Com esta câmera que muda seu ângulo conforme se observa a versão de cada um dos participantes da história, o filme define seus pontos de vista, atrás dos quais permanecem ocultos os interesses e, até certo ponto, as emoções que ditam os relatos. Ao espectador, cabe participar deste jogo, em que as certezas vão se alterando à medida que se sucedem as narrativas do lenhador, do monge, do assaltante, da mulher e do morto, através de uma médium (Noriko Honma), num momento que remete às mais antigas tradições do Japão, tanto místicas quanto operísticas. Afinal, a participação da médium remete à estética do teatro nô.

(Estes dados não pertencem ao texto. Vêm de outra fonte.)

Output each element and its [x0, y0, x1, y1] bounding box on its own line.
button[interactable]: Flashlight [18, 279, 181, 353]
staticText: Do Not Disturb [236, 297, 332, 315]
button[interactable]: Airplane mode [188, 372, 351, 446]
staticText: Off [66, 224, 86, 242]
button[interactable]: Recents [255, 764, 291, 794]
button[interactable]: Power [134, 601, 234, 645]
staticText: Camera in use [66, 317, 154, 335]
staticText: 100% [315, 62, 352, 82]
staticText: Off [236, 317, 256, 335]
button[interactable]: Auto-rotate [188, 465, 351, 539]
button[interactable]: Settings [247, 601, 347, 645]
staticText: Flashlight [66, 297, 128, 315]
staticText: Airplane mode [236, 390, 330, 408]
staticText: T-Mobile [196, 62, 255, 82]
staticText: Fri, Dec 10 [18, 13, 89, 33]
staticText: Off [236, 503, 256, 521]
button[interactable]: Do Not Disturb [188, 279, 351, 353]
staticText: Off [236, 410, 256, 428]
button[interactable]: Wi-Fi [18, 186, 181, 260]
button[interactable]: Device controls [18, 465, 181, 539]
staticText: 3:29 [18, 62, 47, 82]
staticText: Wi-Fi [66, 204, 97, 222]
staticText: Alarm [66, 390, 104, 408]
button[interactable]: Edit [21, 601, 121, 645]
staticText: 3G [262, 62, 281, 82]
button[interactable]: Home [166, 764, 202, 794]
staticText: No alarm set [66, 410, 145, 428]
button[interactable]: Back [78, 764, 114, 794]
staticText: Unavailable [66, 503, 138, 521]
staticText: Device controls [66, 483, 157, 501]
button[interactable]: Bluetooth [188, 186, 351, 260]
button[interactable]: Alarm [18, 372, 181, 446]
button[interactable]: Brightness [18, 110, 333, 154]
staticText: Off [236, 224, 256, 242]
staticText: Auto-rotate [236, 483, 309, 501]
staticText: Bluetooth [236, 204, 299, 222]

Tudo se vê enquanto cada um fala e, no entanto, a realidade completa do que se passou na floresta permanece fluida - assim como a autoria exata do assassinato. E é neste jogo de espelhos, que permite ao espectador colocar-se na posição de cada um dos participantes do drama, que se dá seu envolvimento e a grande sacada do filme. Afinal, o que é a verdade? Ela pode ser realmente alcançada, numa situação carregada de tensões e de disputas em torno da honra ?

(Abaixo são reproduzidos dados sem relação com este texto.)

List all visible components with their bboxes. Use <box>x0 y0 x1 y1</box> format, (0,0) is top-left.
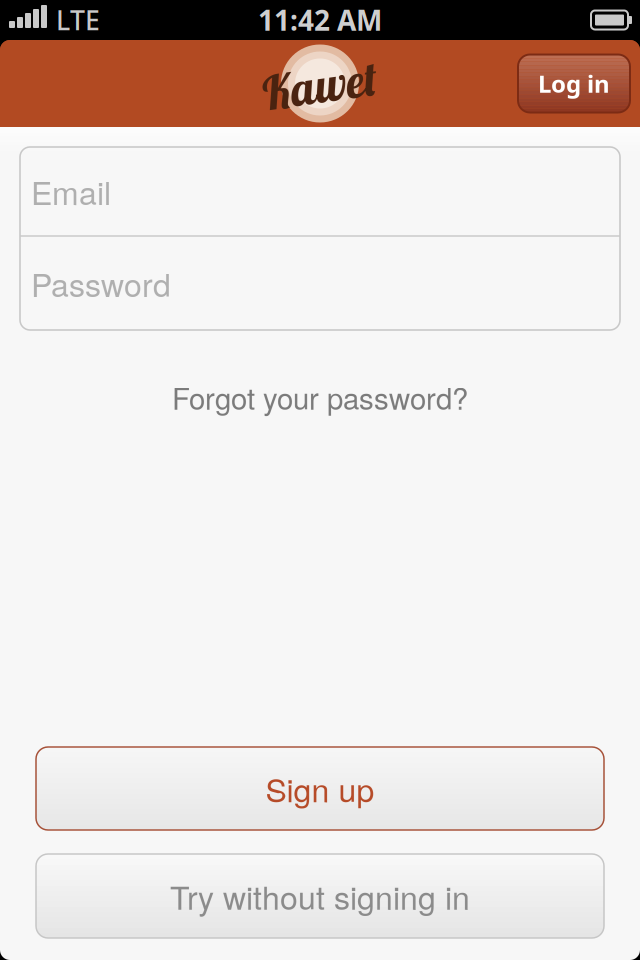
staticText: LTE <box>56 2 100 38</box>
button[interactable]: Try without signing in <box>36 854 604 938</box>
button[interactable]: Forgot your password? <box>172 376 468 418</box>
staticText: Log in <box>538 67 610 100</box>
staticText: Kawet <box>262 56 378 115</box>
staticText: Try without signing in <box>170 873 470 919</box>
staticText: Forgot your password? <box>172 376 468 418</box>
staticText: Password <box>31 260 171 306</box>
button[interactable]: Sign up <box>36 747 604 830</box>
button[interactable]: Password <box>20 237 620 330</box>
staticText: 11:42 AM <box>258 1 382 39</box>
button[interactable]: Email <box>20 147 620 235</box>
staticText: Email <box>31 168 111 214</box>
staticText: Sign up <box>266 766 374 811</box>
button[interactable]: Log in <box>518 54 630 112</box>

Nesse mundo primitivo e masculino, a participação desta mulher afrontada oscila também ao sabor das versões - inclusive, a dela mesma. Este aspecto permite entrar num universo de valores rígidos e machistas, em que a sua condição de vítima é posta em questão.
Outro fator essencial está nas interpretações, numa chave de intensidade quase teatral no momento da reconstituição, derramando os tons do drama, quase como uma ópera. A música de Fumio Hayasaka, aliás, é usada em vários momentos como um elemento dramático insinuante - como quando o lenhador corre pela floresta, acompanhado por uma melodia que lembra uma caravana, como o Bolero de Ravel, e que se repete em outra sequência em que o salteador atrai o samurai a uma armadilha.
A perplexidade que atormenta tanto o lenhador quanto o monge tem um sentido maior do que o mero acerto de contas sobre o crime. Especialmente do ponto de vista do monge, refere-se a manter ou não a própria fé no ser humano. E então, um outro incidente nas ruínas virá para estabelecer uma outra consideração. Não era à toa que Kurosawa sempre foi considerado um dos diretores mais humanistas do cinema.